I have two rabbis manuals: Moreh Derekh, the Conservative manual that one of my rabbis taught me to lead from, and Ma ‘Gele Tsedek, a Reform manual that my friend and colleague told me to get that was “much more useful” than what I had been taught on.

The truth is, neither of them is particularly good for the kind of rabbinical work I do.

Like most of the Jewish world, the people I serve do not fit comfortably in the Reform/Conservative/Orthodox box. Many of them do not fit well into the Jewish box, let alone these affiliations. They are non-Jews who know a guy named Patrick who is a rabbi and can say a few nice things to make something special. They are atheists who cannot stand it when rabbis talk about God, but somehow their friend Patrick can say it in a way that doesn’t sound grating to one’s rational mind. Perhaps they are mystical, JuBu (Jewish-Buddhists) who don’t even want a rabbi, but just need a Jewish text forwarded to them for their own private use. Sorry Ma ‘Gele Tsedek and Moreh Derech, but you totally fail in this department.
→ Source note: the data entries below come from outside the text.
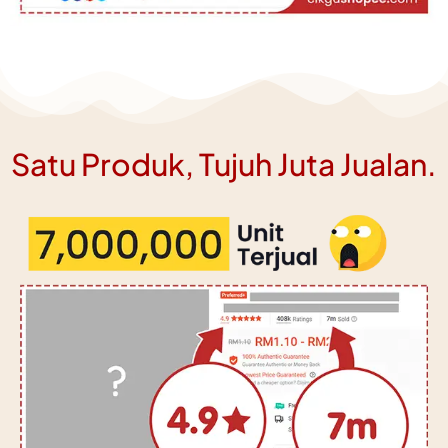
Satu Produk, Tujuh Juta Jualan.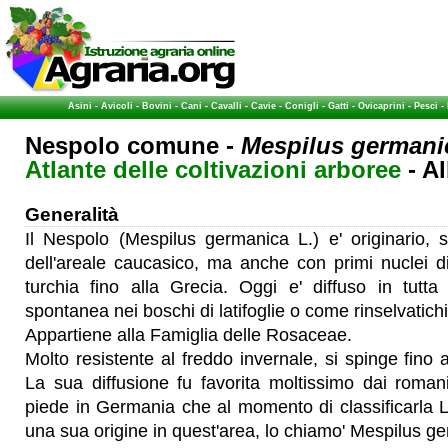
Asini
-
Avicoli
-
Bovini
-
Cani
-
Cavalli
-
Cavie
-
Conigli
-
Gatti
-
Ovicaprini
-
Pesci
-
Nespolo comune -
Mespilus germani
Atlante delle coltivazioni arboree
- Al
Generalità
Il Nespolo (Mespilus germanica L.) e' originario, 
dell'areale caucasico, ma anche con primi nuclei di 
turchia fino alla Grecia. Oggi e' diffuso in tut
spontanea nei boschi di latifoglie o come rinselvatichit
Appartiene alla Famiglia delle Rosaceae.
Molto resistente al freddo invernale, si spinge fino a
La sua diffusione fu favorita moltissimo dai roman
piede in Germania che al momento di classificarla 
una sua origine in quest'area, lo chiamo' Mespilus g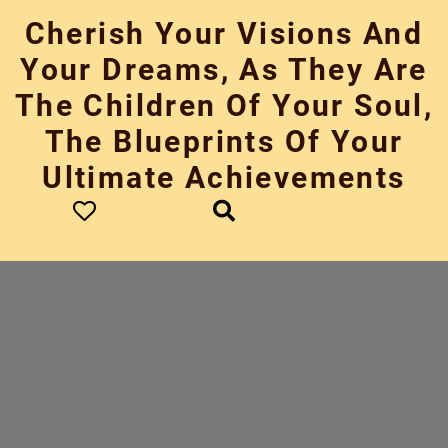
Skip
Cherish Your Visions And
to
content
Your Dreams, As They Are
The Children Of Your Soul,
The Blueprints Of Your
Ultimate Achievements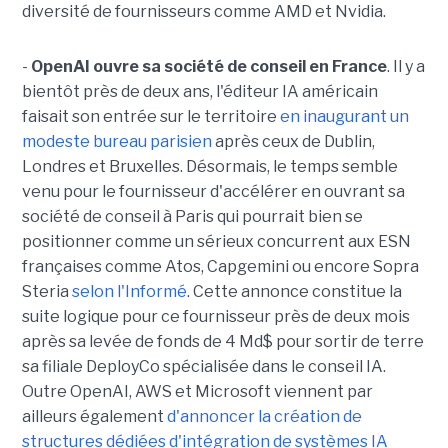
diversité de fournisseurs comme AMD et Nvidia.
-
OpenAI ouvre sa société de conseil en France
. Il y a
bientôt près de deux ans, l'éditeur IA américain
faisait son entrée sur le territoire
en inaugurant un
modeste bureau parisien
après ceux de Dublin,
Londres et Bruxelles. Désormais, le temps semble
venu pour le fournisseur d'accélérer en ouvrant sa
société de conseil à Paris qui pourrait bien se
positionner comme un sérieux concurrent aux ESN
françaises comme Atos, Capgemini ou encore Sopra
Steria
selon l'Informé
. Cette annonce constitue la
suite logique pour ce fournisseur près de deux mois
après sa levée de fonds de 4 Md$ pour sortir de terre
sa filiale DeployCo spécialisée dans le conseil IA.
Outre OpenAI, AWS et Microsoft viennent par
ailleurs également
d'annoncer la création de
structures dédiées d'intégration de systèmes IA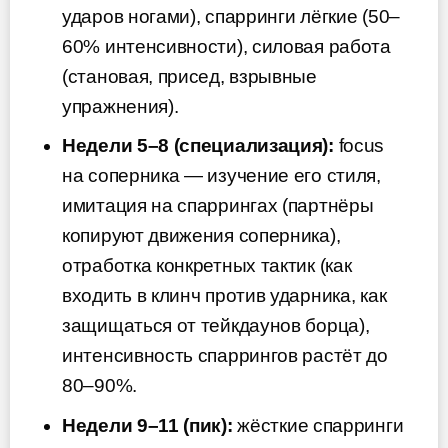
ударов ногами), спарринги лёгкие (50–
60% интенсивности), силовая работа
(становая, присед, взрывные
упражнения).
Недели 5–8 (специализация):
focus
на соперника — изучение его стиля,
имитация на спаррингах (партнёры
копируют движения соперника),
отработка конкретных тактик (как
входить в клинч против ударника, как
защищаться от тейкдаунов борца),
интенсивность спаррингов растёт до
80–90%.
Недели 9–11 (пик):
жёсткие спарринги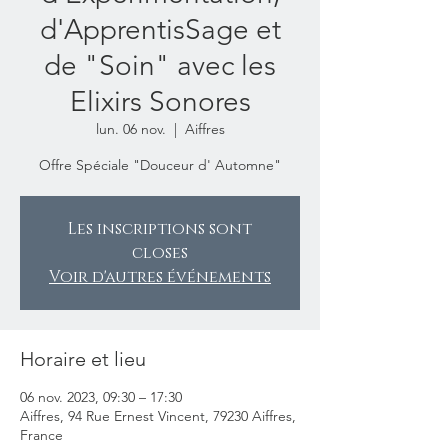
d'ApprentisSage et
de "Soin" avec les
Elixirs Sonores
lun. 06 nov.
  |  
Aiffres
Offre Spéciale "Douceur d' Automne"
Les inscriptions sont
closes
Voir d'autres événements
Horaire et lieu
06 nov. 2023, 09:30 – 17:30
Aiffres, 94 Rue Ernest Vincent, 79230 Aiffres,
France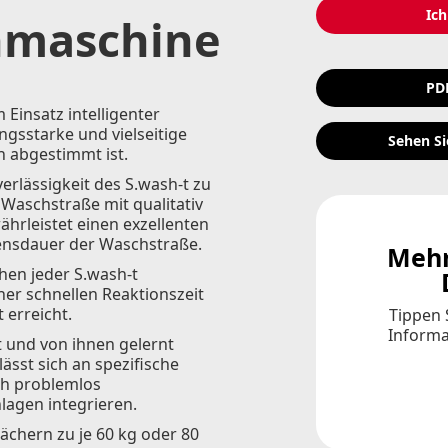
Ich
hmaschine
PD
 Einsatz intelligenter
ungsstarke und vielseitige
Sehen Si
 abgestimmt ist.
rlässigkeit des S.wash-t zu
Waschstraße mit qualitativ
ährleistet einen exzellenten
ensdauer der Waschstraße.
Mehr
hen jeder S.wash-t
er schnellen Reaktionszeit
 erreicht.
Tippen 
Informa
 und von ihnen gelernt
lässt sich an spezifische
ch problemlos
lagen integrieren.
Fächern zu je 60 kg oder 80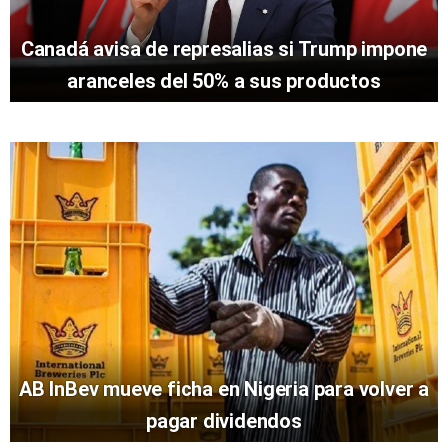
Canadá avisa de represalias si Trump impone
aranceles del 50% a sus productos
AB InBev mueve ficha en Nigeria para volver a
pagar dividendos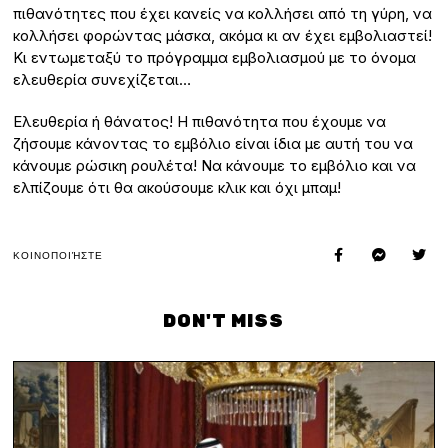
πιθανότητες που έχει κανείς να κολλήσει από τη γύρη, να
κολλήσει φορώντας μάσκα, ακόμα κι αν έχει εμβολιαστεί!
Κι εντωμεταξύ το πρόγραμμα εμβολιασμού με το όνομα
ελευθερία συνεχίζεται…
Ελευθερία ή θάνατος! Η πιθανότητα που έχουμε να
ζήσουμε κάνοντας το εμβόλιο είναι ίδια με αυτή του να
κάνουμε ρώσικη ρουλέτα! Να κάνουμε το εμβόλιο και να
ελπίζουμε ότι θα ακούσουμε κλικ και όχι μπαμ!
ΚΟΙΝΟΠΟΙΉΣΤΕ
DON'T MISS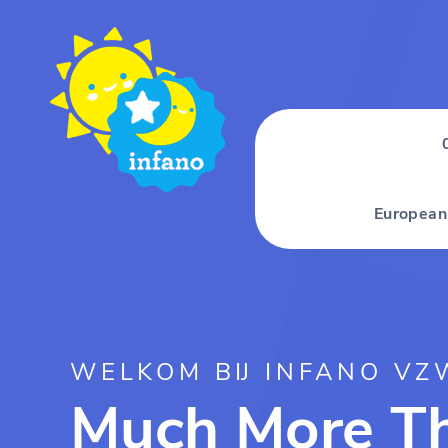
European
WELKOM BIJ INFANO VZ
Much More Th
Truth be told, I find myself readings these manuals and saying to myself, “do rabbis really do this junk?” One manual suggested that for a Chanukat HaBayit ceremony, you bring wine and challah bread to make the event more festive. Yeah, I can see it now: walking up to someone’s house with a loaf of bread and a bottle of Two Buck Chuck won’t look weird at all. Other ceremonies in the manuals read like the liturgy from a Presbyterian church in the late 1800’s. Without any updating, a rabbi performing these rituals will look like a total relic of the past, which really doesn’t help the “religion is not relevant to my life” battle that clergy are currently fighting.

Can a MacBook be an instrument of God?

Quickly in my rabbinical career, I found myself having to write my own ceremonies. For a guy who writes a lot, one would think this would be easy. Heck, I contributed to many a crowd-sourced siddurim at PunkTorah. But I have always had trouble with this. I take what I do seriously (even if it seems like I don’t take myself seriously at all). I will spend hours meditating on whether I have done right by God in any text I have written for ceremonial purposes. I also ask myself whether or not the service will bring people into the kind of spiritual frame of mind that I am trying to achieve. Words are terribly tricky: one false move, one small assumption, one misuse of a term, and your service will be derailed.

This comes with another big question: can a MacBook be an instrument of God? When I write, I think back to the original authors of the great, Jewish texts that I admire, who scribed with a passion that can only come from feeling the presence of the Divine. Seated before parchment with ink and light from oil lamps, these great writers toiled over every letter, trying to bring holiness from their hearts, to their hands, and to all of us. That is really…freaking…huge. And often, I feel like I cannot live up to it.

As I write a service, even a short one like Chanukat HaBayit, I stare at my computer screen, whispering the words of the Amidah, Judaism’s standing prayer, “may the words of my mouth and the meditations of my heart be pleasing to you.”

Pleasing to myself, probably.
Pleasing to others, hopefully.
Pleasing to God, ultimately.

*Note: Although I am a blogger, I do keep aspects of my “offline” life private. Some details were altered in the story to protect privacy, but this doesn’t affect my point.